● **Goal of the exercise**: Your task is to filter the entries and copy every line containing the string "Newport".

Data extracts Block Start

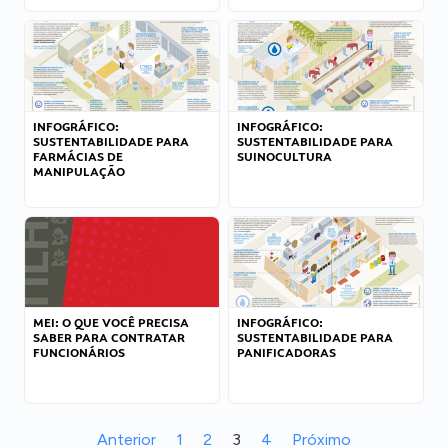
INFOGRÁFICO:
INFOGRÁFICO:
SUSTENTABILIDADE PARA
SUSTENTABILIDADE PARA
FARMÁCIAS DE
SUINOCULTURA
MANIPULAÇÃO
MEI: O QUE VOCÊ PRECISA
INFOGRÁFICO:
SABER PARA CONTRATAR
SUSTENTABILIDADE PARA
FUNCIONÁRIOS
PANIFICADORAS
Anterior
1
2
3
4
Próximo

Data extracts Block End
Data extracts Block Start

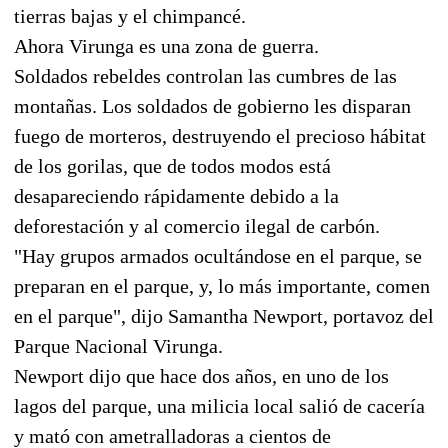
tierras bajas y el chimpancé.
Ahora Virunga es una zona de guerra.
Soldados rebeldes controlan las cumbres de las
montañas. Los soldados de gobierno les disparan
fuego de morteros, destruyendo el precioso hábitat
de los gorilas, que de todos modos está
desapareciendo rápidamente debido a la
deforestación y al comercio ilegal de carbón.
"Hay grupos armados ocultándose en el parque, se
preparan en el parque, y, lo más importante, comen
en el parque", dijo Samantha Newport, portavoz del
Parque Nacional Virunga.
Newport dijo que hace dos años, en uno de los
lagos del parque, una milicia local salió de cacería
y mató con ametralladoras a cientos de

Data extracts Block End
Data extracts Block Start

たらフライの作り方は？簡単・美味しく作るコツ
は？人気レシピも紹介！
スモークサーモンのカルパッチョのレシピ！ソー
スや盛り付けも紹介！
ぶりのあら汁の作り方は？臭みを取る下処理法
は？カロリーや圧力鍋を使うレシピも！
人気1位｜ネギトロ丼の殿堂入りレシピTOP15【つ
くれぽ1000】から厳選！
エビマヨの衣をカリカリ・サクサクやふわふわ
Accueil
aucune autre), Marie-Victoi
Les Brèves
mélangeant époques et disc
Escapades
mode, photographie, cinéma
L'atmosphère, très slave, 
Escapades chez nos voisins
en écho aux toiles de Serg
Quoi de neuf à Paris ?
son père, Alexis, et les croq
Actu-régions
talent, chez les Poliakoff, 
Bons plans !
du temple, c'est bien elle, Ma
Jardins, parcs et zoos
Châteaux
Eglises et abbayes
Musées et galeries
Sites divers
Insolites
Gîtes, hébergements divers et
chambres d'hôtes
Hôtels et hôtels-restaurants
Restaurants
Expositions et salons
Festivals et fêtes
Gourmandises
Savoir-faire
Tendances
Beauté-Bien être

Data extracts Block End

● **Reply to the task**:
en el parque", dijo Samantha Newport, portavoz del
Newport dijo que hace dos años, en uno de los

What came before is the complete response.